Blockchain has many more applications.

The underlying technology behind the majority of cryptocurrencies, blockchain offers a variety of potential use cases beyond the realm of financial transactions. From supply chain management to voting systems, more and more industries are exploring ways they can make use of blockchain technology, which could increase investment and enthusiasm in cryptocurrency.

Advancements in technology

Blockchain technology and cryptography are still in the early stages of development. As progress is made in areas such as security and scalability, potential of crypto assets will increase. This could lead to greater use and increase in prices.

Global economic uncertainty is growing

With the ongoing economic uncertainty caused through the COVID-19 pandemic and other factors, more and more investors are looking for safe haven assets like cryptocurrency and gold. Since the economic outlook for the world is uncertain, this could lead to increased demand for crypto and more expensive prices.

Retail investors are able to earn interest

Institutional investors aren’t the only ones showing interest in crypto. Retail investors, also known as individual investors are also beginning to get involved in the cryptocurrency market. With increasing numbers of everyday people become aware of crypto and how to invest in it This could result in increased demand and higher prices.
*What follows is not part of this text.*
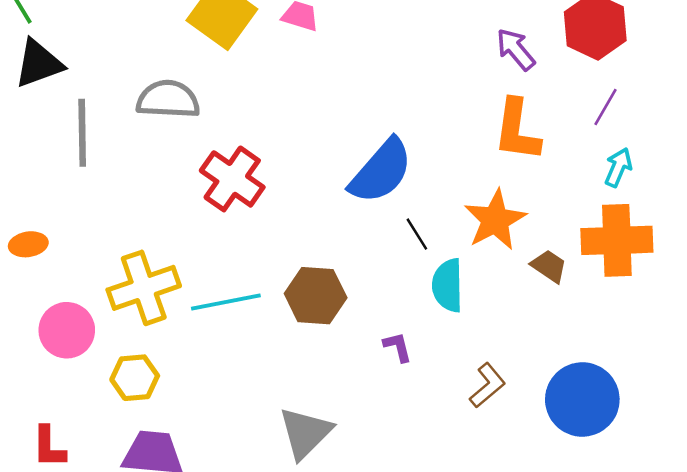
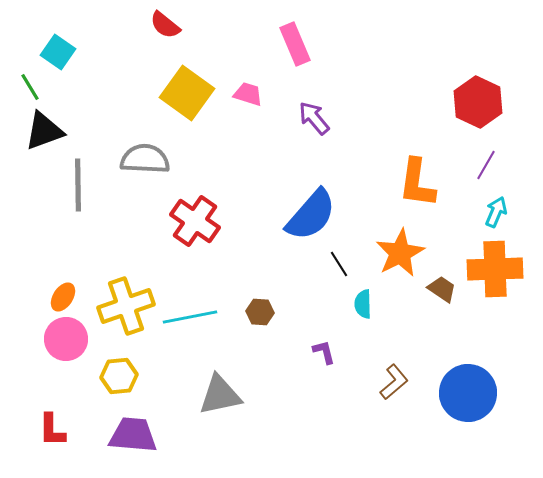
purple arrow: (516, 49) -> (314, 118), moved
orange ellipse: (28, 244) -> (63, 297), moved, turned -48
cyan semicircle: (448, 285) -> (363, 304), size x0.7
brown hexagon: (316, 296) -> (260, 312), size x0.6
gray triangle: (305, 433) -> (220, 395), moved, turned 33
A growing number of people are becoming aware of and accepting cryptocurrency

As the crypto market grows, more and more people are beginning to become aware about and understand it. As awareness and acceptance of cryptocurrency grows, it will lead to more people buying as well as holding the crypto that can drive up prices.

realm crypto

Financial decentralization (DeFi) is a rapidly growing area of the crypto market that enables financial services to be developed on top of blockchain technology. As DeFi continues to grow and more platforms and projects become available, this could lead to increased adoption and more expensive prices for crypto.

Advances in crypto-based payment methods

As the market for crypto grows, more and more companies are starting to accept crypto as a means of payment. This could result in increased use of crypto in everyday transactions, and a rise in prices.
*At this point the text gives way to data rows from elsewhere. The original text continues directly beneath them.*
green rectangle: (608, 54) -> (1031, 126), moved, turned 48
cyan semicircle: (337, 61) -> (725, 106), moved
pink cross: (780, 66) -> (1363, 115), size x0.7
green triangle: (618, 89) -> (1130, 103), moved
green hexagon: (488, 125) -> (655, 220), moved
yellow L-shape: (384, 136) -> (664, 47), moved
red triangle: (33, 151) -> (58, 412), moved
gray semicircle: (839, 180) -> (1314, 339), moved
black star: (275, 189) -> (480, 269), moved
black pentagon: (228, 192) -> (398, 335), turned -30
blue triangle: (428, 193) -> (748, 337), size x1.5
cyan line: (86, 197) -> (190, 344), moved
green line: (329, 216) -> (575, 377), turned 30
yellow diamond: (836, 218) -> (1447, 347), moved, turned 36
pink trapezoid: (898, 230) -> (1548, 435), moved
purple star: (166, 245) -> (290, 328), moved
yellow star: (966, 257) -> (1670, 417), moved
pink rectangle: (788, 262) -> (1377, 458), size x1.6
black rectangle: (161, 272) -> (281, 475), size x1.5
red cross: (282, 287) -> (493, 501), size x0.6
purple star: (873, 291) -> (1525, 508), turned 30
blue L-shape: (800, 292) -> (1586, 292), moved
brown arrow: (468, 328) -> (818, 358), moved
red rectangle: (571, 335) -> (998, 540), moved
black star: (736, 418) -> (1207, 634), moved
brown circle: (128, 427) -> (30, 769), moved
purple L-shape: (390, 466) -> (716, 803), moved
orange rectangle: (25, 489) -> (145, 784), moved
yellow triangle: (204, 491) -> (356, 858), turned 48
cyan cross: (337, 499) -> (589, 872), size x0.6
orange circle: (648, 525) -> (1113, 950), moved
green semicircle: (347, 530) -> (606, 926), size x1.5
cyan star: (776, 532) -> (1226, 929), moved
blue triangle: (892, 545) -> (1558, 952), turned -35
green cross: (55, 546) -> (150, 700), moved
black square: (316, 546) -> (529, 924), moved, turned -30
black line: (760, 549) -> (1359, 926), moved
Increased investment from sovereign wealth funds

The sovereign wealth fund, also known as government-owned investments, are beginning to look at crypto as a potential asset class. As more funds dedicate a part of their assets to digital currencies, this could increase demand and higher prices.

Cryptocurrency is used for cross-border payments

One of the main advantages of crypto is the ability to make fast and cheap cross-border payments. As more businesses and individuals are beginning to make use of cryptocurrency for international transactions, it could result in increased the demand for it and a rise in prices.

Increasing numbers of crypto ATM’s

The number of crypto ATM’s continue to grow, it will become easier for consumers to purchase and store cryptocurrency, which can boost demand and increase prices.

Development of security tokens

Security tokens, which are digital assets that signify ownership in an asset like stock or real estate is a fast-growing segment of the cryptocurrency market. Since more and more security tokens will be issued and traded, it could result in a rise in demand, and thus higher costs for cryptocurrency.

More adoption by merchants

In the event that more merchants begin accepting cryptocurrency as a method of payment, it will make it more convenient for people to utilize and store crypto, which could increase demand and price.

So, is crypto likely to rise in 2023? It’s only time to find out. However, with these aspects being considered, it’s possible that the crypto market could see a recovery in 2023. If you’re looking to invest for the long haul patience and discipline is crucial.